◆ **Task objective**
Reproduce exactly the span of lines that opens with the line containing "mask right iliac artery (SVG masks)" and closes with the last line of the entries below.

◆ **Stored items**
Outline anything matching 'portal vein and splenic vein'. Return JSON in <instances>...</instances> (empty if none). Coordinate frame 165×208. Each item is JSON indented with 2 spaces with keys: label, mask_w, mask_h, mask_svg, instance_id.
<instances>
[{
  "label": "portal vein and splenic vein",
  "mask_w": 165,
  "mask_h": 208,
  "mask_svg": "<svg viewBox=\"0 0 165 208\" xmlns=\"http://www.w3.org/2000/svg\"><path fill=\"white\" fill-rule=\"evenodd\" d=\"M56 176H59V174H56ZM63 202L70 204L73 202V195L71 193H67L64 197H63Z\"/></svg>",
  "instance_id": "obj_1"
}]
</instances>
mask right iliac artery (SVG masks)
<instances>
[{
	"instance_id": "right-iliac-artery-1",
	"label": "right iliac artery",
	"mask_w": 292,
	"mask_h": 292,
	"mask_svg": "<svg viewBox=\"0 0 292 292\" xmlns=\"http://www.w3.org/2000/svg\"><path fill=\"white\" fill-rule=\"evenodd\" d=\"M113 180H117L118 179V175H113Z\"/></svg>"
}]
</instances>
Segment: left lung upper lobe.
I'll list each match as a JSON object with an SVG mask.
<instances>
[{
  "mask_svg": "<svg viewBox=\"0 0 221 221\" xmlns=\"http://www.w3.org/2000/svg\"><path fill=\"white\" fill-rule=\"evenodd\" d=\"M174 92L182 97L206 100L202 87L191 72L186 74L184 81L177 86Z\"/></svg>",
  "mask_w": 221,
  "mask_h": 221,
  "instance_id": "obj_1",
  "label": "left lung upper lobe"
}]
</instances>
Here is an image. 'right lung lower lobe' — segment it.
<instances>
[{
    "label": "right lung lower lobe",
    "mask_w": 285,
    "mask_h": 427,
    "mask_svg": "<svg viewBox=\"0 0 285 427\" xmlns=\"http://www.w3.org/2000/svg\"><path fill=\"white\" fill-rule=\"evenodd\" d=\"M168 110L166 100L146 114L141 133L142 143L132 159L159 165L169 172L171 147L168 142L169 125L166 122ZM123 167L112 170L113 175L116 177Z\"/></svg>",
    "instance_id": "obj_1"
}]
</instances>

◆ **Solution to this problem**
mask right iliac artery (SVG masks)
<instances>
[{
	"instance_id": "right-iliac-artery-1",
	"label": "right iliac artery",
	"mask_w": 292,
	"mask_h": 292,
	"mask_svg": "<svg viewBox=\"0 0 292 292\" xmlns=\"http://www.w3.org/2000/svg\"><path fill=\"white\" fill-rule=\"evenodd\" d=\"M113 180H117L118 179V175H113Z\"/></svg>"
}]
</instances>
Segment: left lung upper lobe.
I'll list each match as a JSON object with an SVG mask.
<instances>
[{
  "mask_svg": "<svg viewBox=\"0 0 221 221\" xmlns=\"http://www.w3.org/2000/svg\"><path fill=\"white\" fill-rule=\"evenodd\" d=\"M174 92L182 97L206 100L202 87L191 72L186 74L184 81L177 86Z\"/></svg>",
  "mask_w": 221,
  "mask_h": 221,
  "instance_id": "obj_1",
  "label": "left lung upper lobe"
}]
</instances>
Here is an image. 'right lung lower lobe' — segment it.
<instances>
[{
    "label": "right lung lower lobe",
    "mask_w": 285,
    "mask_h": 427,
    "mask_svg": "<svg viewBox=\"0 0 285 427\" xmlns=\"http://www.w3.org/2000/svg\"><path fill=\"white\" fill-rule=\"evenodd\" d=\"M168 110L166 100L146 114L141 133L142 143L132 159L159 165L169 172L171 147L168 142L169 125L166 122ZM123 167L112 170L113 175L116 177Z\"/></svg>",
    "instance_id": "obj_1"
}]
</instances>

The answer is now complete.